■ **Work item**: Give back exactly the lines of the data below, starting with the line that has "the UK’s membership of the European Union" and going on through the line that has "debate because it".

■ **Records for this task**:
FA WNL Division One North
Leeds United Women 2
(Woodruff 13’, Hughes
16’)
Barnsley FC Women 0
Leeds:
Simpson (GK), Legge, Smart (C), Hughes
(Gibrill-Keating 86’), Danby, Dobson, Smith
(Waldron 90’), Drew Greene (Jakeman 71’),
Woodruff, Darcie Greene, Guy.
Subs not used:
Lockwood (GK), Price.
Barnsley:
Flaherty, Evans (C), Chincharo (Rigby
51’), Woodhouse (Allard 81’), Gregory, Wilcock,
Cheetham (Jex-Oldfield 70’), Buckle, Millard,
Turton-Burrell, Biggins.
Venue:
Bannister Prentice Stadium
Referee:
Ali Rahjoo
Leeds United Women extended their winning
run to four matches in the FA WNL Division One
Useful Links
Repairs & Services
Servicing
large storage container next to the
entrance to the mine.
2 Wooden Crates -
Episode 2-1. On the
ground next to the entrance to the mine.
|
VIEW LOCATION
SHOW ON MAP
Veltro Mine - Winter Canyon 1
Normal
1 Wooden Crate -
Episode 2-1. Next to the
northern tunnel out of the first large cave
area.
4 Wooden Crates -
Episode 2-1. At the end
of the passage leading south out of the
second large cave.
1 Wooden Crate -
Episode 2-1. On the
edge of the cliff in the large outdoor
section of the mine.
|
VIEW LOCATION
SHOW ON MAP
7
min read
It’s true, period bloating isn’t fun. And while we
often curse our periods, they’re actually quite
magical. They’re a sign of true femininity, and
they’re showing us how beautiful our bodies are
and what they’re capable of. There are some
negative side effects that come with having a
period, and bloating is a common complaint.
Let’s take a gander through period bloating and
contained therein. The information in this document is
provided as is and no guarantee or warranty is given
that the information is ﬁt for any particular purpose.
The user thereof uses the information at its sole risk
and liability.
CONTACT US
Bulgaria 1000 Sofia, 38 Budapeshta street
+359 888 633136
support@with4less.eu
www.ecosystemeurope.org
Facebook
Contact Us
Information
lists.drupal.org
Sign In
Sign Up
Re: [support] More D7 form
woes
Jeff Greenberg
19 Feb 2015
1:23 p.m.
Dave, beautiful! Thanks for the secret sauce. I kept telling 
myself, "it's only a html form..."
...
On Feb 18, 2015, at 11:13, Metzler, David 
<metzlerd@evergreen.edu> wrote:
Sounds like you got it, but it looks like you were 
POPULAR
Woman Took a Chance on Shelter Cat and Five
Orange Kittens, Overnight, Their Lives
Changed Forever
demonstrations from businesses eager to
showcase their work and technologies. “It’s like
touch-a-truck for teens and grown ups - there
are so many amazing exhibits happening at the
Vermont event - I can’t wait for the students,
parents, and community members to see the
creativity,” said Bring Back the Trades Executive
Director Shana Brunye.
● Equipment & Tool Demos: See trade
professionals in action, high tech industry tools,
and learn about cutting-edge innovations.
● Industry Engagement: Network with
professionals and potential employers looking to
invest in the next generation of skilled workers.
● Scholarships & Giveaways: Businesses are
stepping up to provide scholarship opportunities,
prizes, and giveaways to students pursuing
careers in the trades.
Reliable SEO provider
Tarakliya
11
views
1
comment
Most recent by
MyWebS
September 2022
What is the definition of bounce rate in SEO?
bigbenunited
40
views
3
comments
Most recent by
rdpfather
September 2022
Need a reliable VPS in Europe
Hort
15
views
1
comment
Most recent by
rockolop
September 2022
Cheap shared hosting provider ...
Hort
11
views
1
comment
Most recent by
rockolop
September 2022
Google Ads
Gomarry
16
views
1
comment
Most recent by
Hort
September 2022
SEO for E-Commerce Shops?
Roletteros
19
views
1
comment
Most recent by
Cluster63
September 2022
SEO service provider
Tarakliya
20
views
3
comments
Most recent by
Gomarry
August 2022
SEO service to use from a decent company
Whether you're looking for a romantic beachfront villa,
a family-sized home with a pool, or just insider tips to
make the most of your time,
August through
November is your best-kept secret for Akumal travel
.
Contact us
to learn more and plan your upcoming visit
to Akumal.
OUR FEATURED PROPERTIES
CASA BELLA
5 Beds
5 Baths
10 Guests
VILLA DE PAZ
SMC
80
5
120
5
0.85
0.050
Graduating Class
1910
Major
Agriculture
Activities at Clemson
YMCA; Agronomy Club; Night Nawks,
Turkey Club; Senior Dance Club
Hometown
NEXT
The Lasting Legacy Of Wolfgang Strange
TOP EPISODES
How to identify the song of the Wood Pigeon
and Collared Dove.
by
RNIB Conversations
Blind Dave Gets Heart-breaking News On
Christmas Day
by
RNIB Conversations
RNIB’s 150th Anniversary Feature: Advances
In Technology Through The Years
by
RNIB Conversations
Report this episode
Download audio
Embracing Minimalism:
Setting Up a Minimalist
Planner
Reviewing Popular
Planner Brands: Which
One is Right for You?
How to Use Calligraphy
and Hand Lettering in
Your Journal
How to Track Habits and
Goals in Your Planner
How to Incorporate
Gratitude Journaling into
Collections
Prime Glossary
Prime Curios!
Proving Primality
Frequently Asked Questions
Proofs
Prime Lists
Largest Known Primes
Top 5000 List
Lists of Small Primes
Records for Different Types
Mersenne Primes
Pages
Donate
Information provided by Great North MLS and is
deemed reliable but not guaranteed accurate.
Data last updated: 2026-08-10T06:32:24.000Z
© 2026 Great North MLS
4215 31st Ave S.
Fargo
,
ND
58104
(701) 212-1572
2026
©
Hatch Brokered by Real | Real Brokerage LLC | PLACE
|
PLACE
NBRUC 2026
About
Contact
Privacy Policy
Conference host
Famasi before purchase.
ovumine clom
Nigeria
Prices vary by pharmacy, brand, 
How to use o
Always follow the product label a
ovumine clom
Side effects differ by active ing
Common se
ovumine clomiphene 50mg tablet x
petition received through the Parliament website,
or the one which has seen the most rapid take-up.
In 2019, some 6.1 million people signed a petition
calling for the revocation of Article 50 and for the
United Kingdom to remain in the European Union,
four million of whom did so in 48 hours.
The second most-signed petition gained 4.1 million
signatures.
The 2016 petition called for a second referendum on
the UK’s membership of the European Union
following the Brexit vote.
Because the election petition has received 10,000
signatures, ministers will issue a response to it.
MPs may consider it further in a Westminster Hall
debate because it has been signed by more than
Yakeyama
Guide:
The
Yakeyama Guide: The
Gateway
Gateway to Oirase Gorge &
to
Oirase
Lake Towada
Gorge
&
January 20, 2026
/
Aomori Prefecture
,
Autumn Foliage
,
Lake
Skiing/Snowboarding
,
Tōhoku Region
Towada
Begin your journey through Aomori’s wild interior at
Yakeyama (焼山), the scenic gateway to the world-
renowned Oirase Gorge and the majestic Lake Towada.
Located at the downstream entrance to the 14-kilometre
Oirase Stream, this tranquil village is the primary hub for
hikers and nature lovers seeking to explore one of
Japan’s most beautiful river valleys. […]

■ **Reply to the task**:
the UK’s membership of the European Union
following the Brexit vote.
Because the election petition has received 10,000
signatures, ministers will issue a response to it.
MPs may consider it further in a Westminster Hall
debate because it has been signed by more than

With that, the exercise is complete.